In Focus


An Agreement has been reached with local community and preservation groups to provide for expansion of Brooklyn Bridge Park, ending months of litigation initiated by the BHA to prevent alienation of parcels located within the Empire State Fulton Ferry Park. 

As BHA followers know, we embarked on a very complex litigation over the past 18 months concerning a plan to remove the Tobacco Warehouse and Empire Stores, two important historical structures, from Brooklyn Bridge Park. Although we tried to resolve the underlying issues without litigation, it was clear that federal, state and city officials planned to develop those structures without public input, without providing substitute parkland (which the law requires), and without any meaningful public input into programming decisions. Through two successful lawsuits (one in federal court and one in state court), we put the brakes on these plans.
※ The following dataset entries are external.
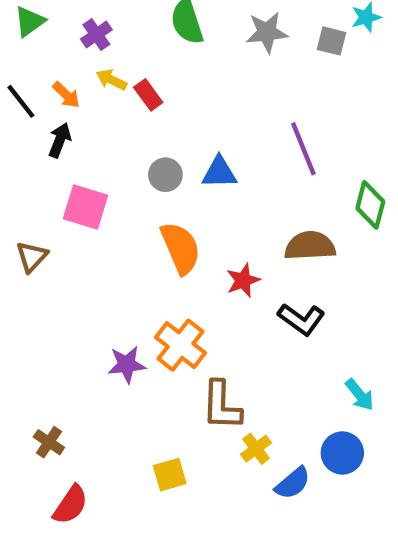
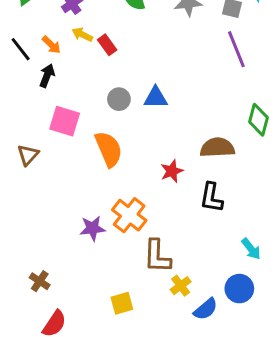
purple line: (303, 149) -> (236, 49), moved
orange semicircle: (181, 248) -> (109, 149), moved
black L-shape: (301, 319) -> (211, 198), turned 64

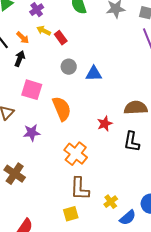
gray circle: (119, 99) -> (69, 67), moved
purple star: (93, 228) -> (32, 133), moved
brown L-shape: (157, 256) -> (80, 189), moved
brown cross: (40, 281) -> (15, 174), moved, size x1.5

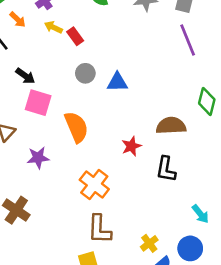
orange arrow: (23, 38) -> (18, 20), moved
black arrow: (20, 59) -> (25, 76), moved, turned 105
yellow cross: (111, 202) -> (149, 243), moved

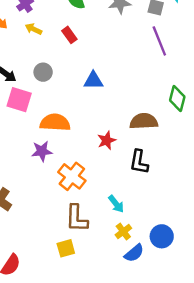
red rectangle: (75, 36) -> (69, 35), moved
gray circle: (85, 73) -> (43, 72), moved
orange semicircle: (76, 127) -> (55, 122), turned -64
purple star: (38, 158) -> (42, 151), moved
cyan arrow: (200, 214) -> (116, 204), moved

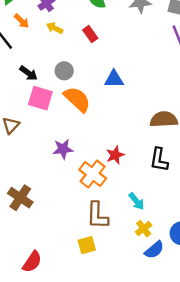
orange semicircle: (55, 122) -> (77, 99), moved, turned 40
red star: (107, 140) -> (115, 155), moved

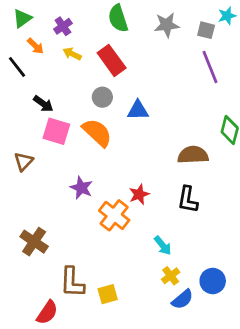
red rectangle: (90, 34) -> (112, 60), size x1.6
gray circle: (64, 71) -> (102, 97), moved
purple star: (63, 149) -> (81, 188), turned 30
brown L-shape: (97, 215) -> (72, 282), moved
Having won the lawsuits, we were convinced of the importance of coming together with those on the other side of the litigation to forge a plan to resume work on the park on principled terms. Today, we concluded a negotiation process – which was led by our attorneys, Jim Walden and Jim Hallowell of Gibson, Dunn & Crutcher – to resolve all the open issues.

State and city officials graciously came to the table to partner with us. In the end, we all agreed on a process that ensures public input, gives the community a role in programming at public spaces, and, most importantly, provides substitute parkland if, indeed, regulatory approval is obtained to develop the Empire Stores and Tobacco Warehouse for purposes other than parkland recreation.

We are very grateful to the state and city officials, and particularly to Regina Myer and Hank Gutman, for their very constructive roles during the negotiation process. State Senator Daniel Squadron and State Assembly Member Joan Millman were also extremely helpful to us in forging the right result.

We understand that some in our community were concerned that our position was intended to somehow thwart St. Ann’s Warehouse, which was slated to develop the Tobacco Warehouse as a cultural and community theater, from succeeding. It was not. Our lawsuit was intended to vindicate the public’s right to a full and open process for development decisions, protection of parkland and historically important structures, and the community’s role in programming public spaces. In fact, today’s resolution gives St. Ann’s Warehouse a lawful process that it may use to try to get the necessary approvals for re-use of the Tobacco Warehouse. We wish St. Ann’s well in that application. If it succeeds, today’s resolution guarantees that substitute parkland must be added to Brooklyn Bridge Park.

We are quite proud that our work over the past weeks ends the litigation, brings us back together with park officials, and allows the work of building the park to proceed. We would like to thank our fellow plaintiffs – the Fulton Ferry Landing Association, the New York Landmarks Conservancy and the Preservation League of New York State – for working with us to achieve this great result. We also thank the National Historic Trust, which supported our litigation.

We want to say a special thank you to our lawyers at Gibson, Dunn & Crutcher for their outstanding pro bono counsel. The other attorneys were Kimberly Yuhas, Matthew Menendez, Adam Cohen, Adam Jantzi, Lloyd Kim, Yara Mansour, Richard Falek, and Sharon Grysman, and they all worked very hard, along with Jim Walden and Jim Hallowell. Together, the GDC team devoted more than a thousand hours of their time to our matter, including long nights and many weekends.

Here are the specifics of the agreement, which the City announced today:

* There will be 38,000 square feet of new parkland in DUMBO for Brooklyn Bridge Park. This is significant since the initial attempt to develop the Tobacco Warehouse did not include any replacement parkland. If we do not believe that the substitute parkland is properly valued, we will have the right to submit an independent valuation to NPS during the conversion process.

* The agreement states that the National Park Service should decide the conversion issues on the merits, without political considerations.

* The BBPC must hold regular briefings for the community every two weeks during the conversion process, and place any correspondence about the conversion on its website. This is another major victory for us, as it ensures that any conversion process will be transparent.

* BBPC will keep the Tobacco Warehouse open to the public until any development takes place. Any construction plan will protect the historic character of the Tobacco Warehouse. The community will have a role in managing the use of the public space in the Tobacco Warehouse after any construction project is completed.

For the complete Terms of Settlement click here. 

A Memorandum of Understanding signed by Deputy Mayor Robert Steel, Regina Myer, President, Brooklyn Bridge Park Corp, NYS Senator Daniel Squadron and NYS Assembly Member Joan Millman, provides further protections regarding historic preservation and public space requirements noted above.